Christopher Houston “Kit” Carson, one of the most celebrated heroes of the American West, is born in Richmond, Kentucky.
Shortly after Kit Carson was born, his family moved west to Howard County, Missouri, an ideal spot for a future frontiersman to learn his trade. By the early 1820s, nearby Franklin, Missouri, had become the starting point for the newly opened Santa Fe Trail. As an apprentice to a Franklin saddle maker, Carson spent three years watching the covered wagons head westward for Santa Fe. Finally, the yearning to follow overwhelmed young Carson, and he ran away from home to join a trading caravan.

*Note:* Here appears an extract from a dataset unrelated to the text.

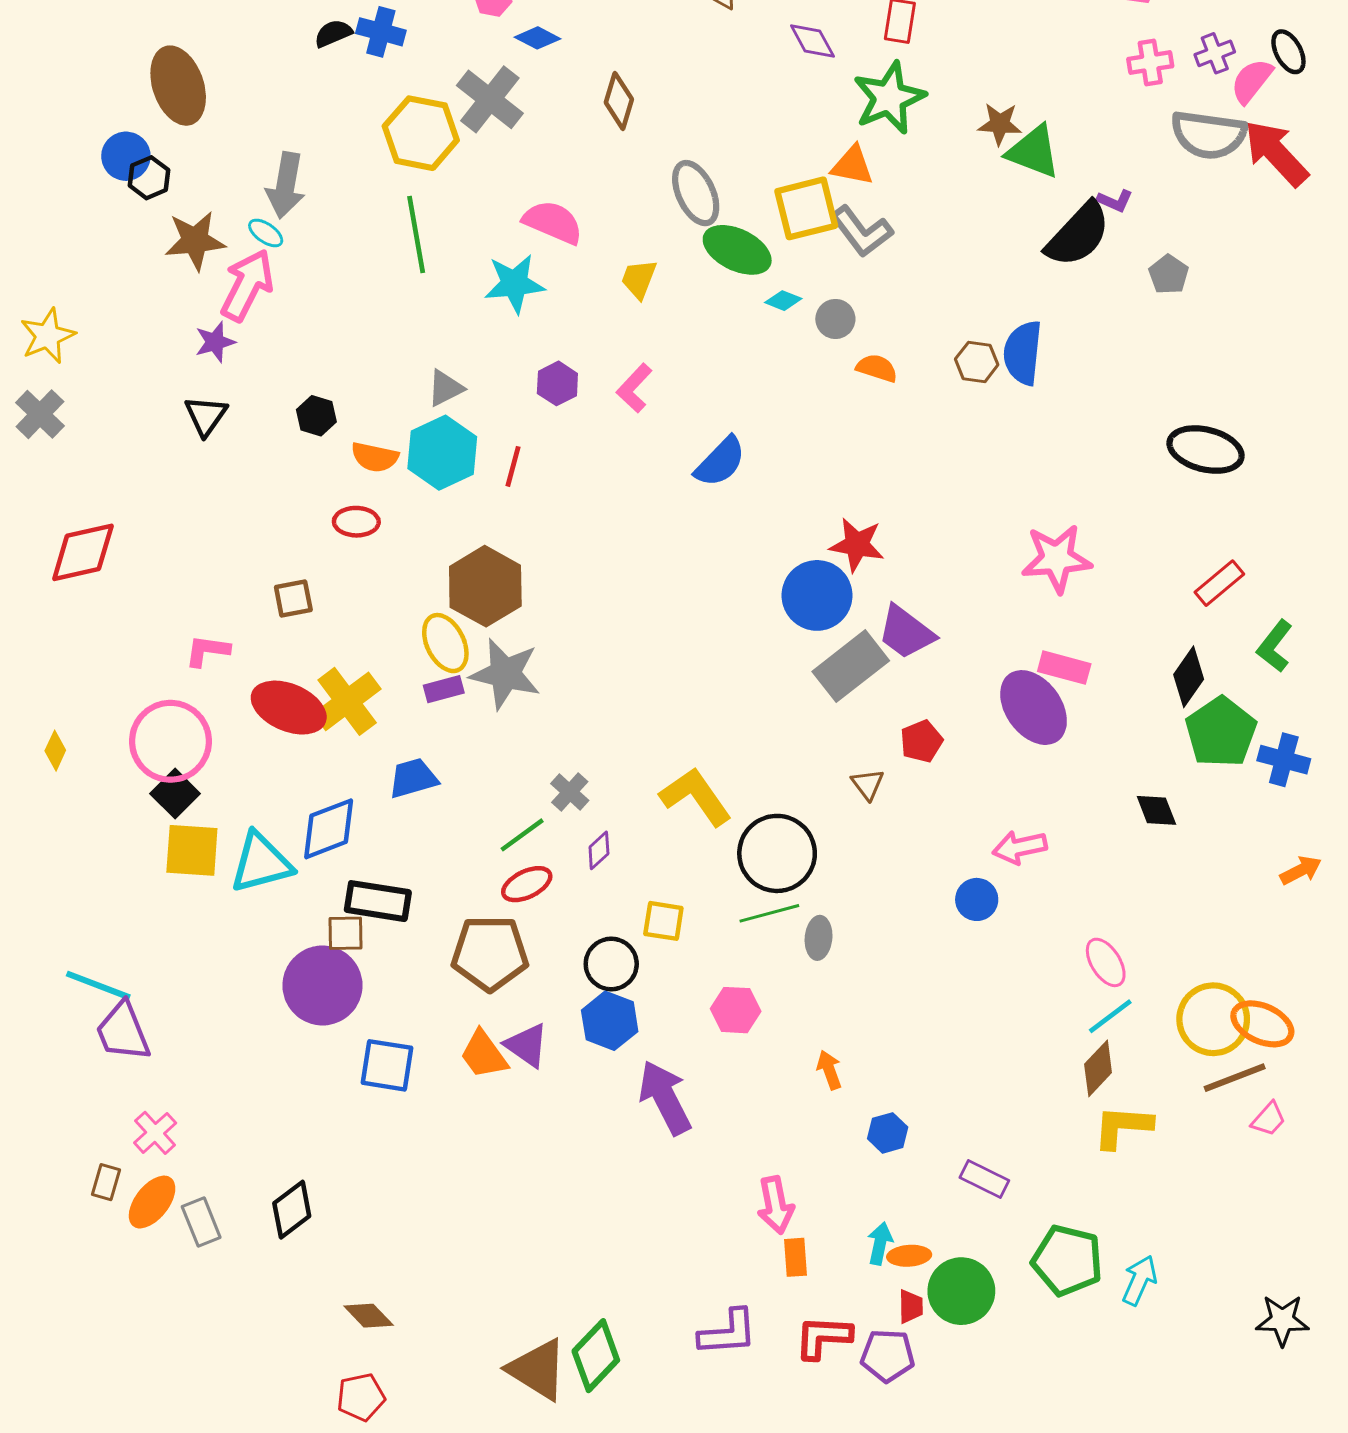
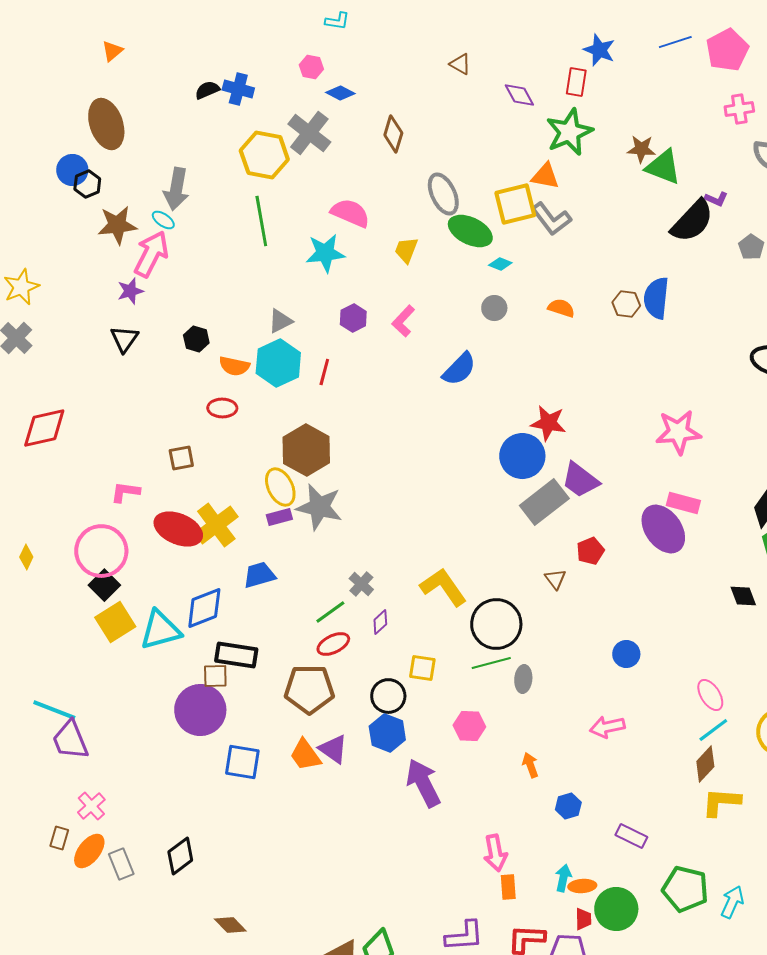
gray circle: (835, 319) -> (494, 308), moved
pink arrow: (1020, 847) -> (607, 727), moved
yellow square: (192, 850) -> (115, 622), turned -36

Intelligent and resourceful, Carson made a new life for himself once he reached Santa Fe. He learned enough Spanish to serve as a translator, and soaked up information about frontier knowledge and skills from the many mountain men who came to town. When Carson was 22 years old, he met the famous Irish mountain man Thomas Fitzpatrick, who offered to take Carson on a trapping expedition in the northern Rockies. Carson jumped at the chance, and soon became a skilled trapper and a cunning tracker. In January 1833, when a band of Crow Indians stole his party’s horses, Carson trailed the Indians for 40 miles and his party was able to recover the stolen steeds.
Possessed of an uncanny ability to remember geography and topography, the illiterate Carson gained international fame after he served as a guide for John C. Fremont’s 1842 western mapping expedition along the Oregon Trail. Fremont was so impressed with Carson’s frontier and guiding skills that he rehired him to guide his 1843 exploration of the Great Salt Lake and the Sierra Nevada. When Fremont published his reports on the two expeditions, he wrote glowingly of the young scout, and Carson had his first taste of national fame.

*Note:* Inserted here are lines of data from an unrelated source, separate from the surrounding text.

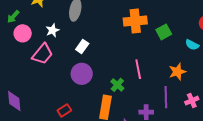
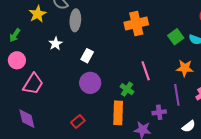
green square: (164, 32) -> (176, 37), moved
pink circle: (23, 33) -> (17, 60), moved
pink trapezoid: (42, 54) -> (33, 84), moved
orange star: (177, 72) -> (185, 68), turned 30

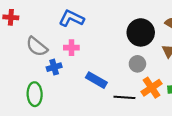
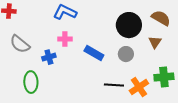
gray semicircle: (37, 47) -> (20, 44), moved
blue rectangle: (96, 80) -> (94, 53), moved
orange cross: (152, 88) -> (139, 87), moved

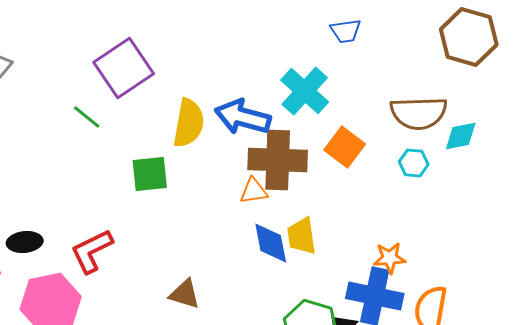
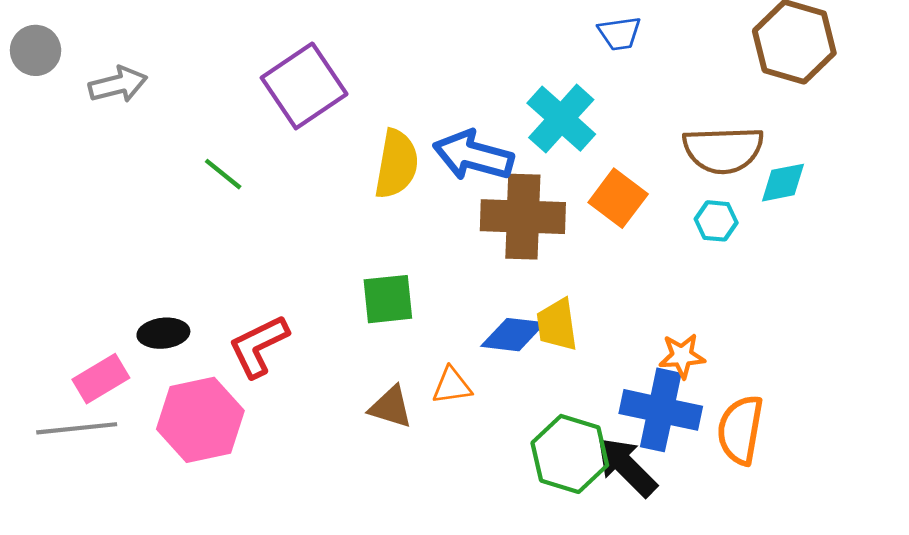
green line: (87, 117) -> (223, 174), moved
green square: (150, 174) -> (388, 299), moved
orange triangle: (254, 191) -> (452, 386), moved
blue diamond: (271, 243) -> (513, 335), turned -72

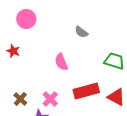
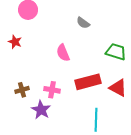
brown cross: (20, 99) -> (22, 90), turned 32
pink cross: (50, 99) -> (52, 90), turned -35

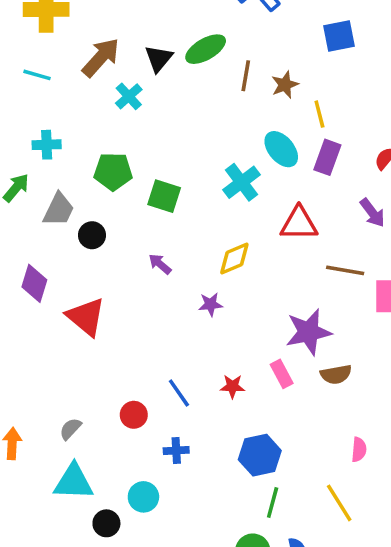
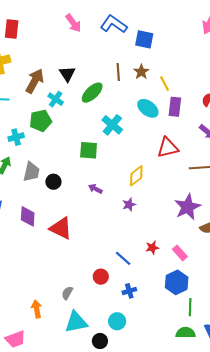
blue square: (339, 36) -> (144, 39), moved, turned 36
green ellipse: (206, 49) -> (92, 93), moved
green pentagon: (113, 171) -> (41, 121), moved
cyan cross: (242, 182) -> (112, 125), moved
pink rectangle: (282, 374) -> (180, 253), moved

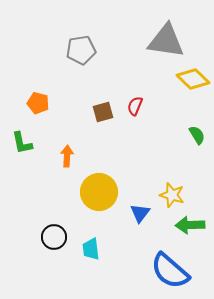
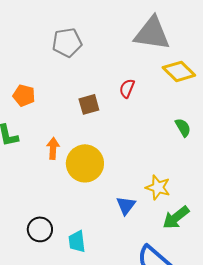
red semicircle: (135, 106) -> (127, 88), moved
yellow circle: (99, 192) -> (85, 163), moved
green arrow: (190, 225) -> (176, 217), turned -36

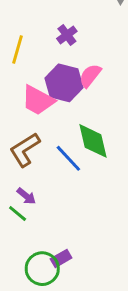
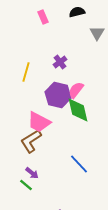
pink trapezoid: (38, 100) -> (39, 122), moved
green diamond: (93, 141) -> (78, 110), moved
blue line: (68, 158) -> (79, 164), moved

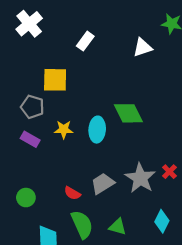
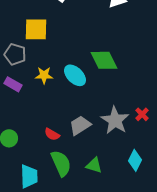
cyan ellipse: (97, 130) -> (75, 75), turned -50

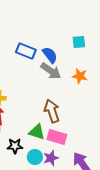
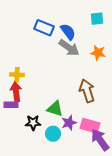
brown arrow: (52, 111) -> (87, 91), moved
pink rectangle: (57, 137) -> (90, 126), moved
purple star: (51, 158) -> (69, 123), moved

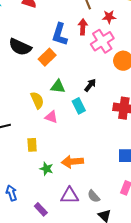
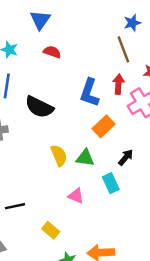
orange rectangle: (47, 57) -> (104, 126), moved
yellow semicircle: (37, 100) -> (59, 155), moved
yellow rectangle: (32, 145) -> (51, 230), turned -48

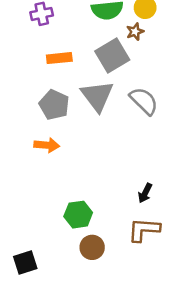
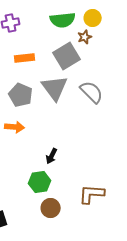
black arrow: (145, 193) -> (52, 156), moved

After serving with Fremont in the Mexican War, Carson gained even greater renown as an Indian fighter in New Mexico, and the authors of popular dime novels began featuring him in their western tales. Literally a legend in his own time, Carson had the bizarre experience of colliding with his own mythic self. Late in 1849, Carson led the pursuit of a band of Jicarilla Apache who had kidnapped Mrs. J.M. White and her child from an emigrant caravan. Carson and a company of Taos soldiers tracked down and defeated the Apache, but they were too late to save Mrs. White, who was found with an arrow through her heart. Carson discovered a dime novel lying near White’s body-the novel featured Carson as the hero of a story where he single-handedly fought off eight Indians.

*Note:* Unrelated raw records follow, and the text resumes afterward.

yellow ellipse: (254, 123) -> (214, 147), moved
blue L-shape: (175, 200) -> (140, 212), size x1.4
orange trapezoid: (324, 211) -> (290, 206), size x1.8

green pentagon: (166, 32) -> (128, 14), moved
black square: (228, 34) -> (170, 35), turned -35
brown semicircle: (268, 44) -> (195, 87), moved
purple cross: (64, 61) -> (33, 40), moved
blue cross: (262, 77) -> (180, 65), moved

Although he spent much of his life fighting Indians, Carson apparently had great sympathy and respect for them–in 1867 he became the Superintendent of Indian Affairs for Colorado Territory. Despite his failing health, Carson made a strenuous trip to Washington with delegates from the Ute tribe to argue on the Indians’ behalf in treaty negotiations. Shortly after he returned to his home in Boggsville, Colorado, he died at the age of 58, but his legend continues to grow, thanks to countless novels and movies celebrating his life and adventures.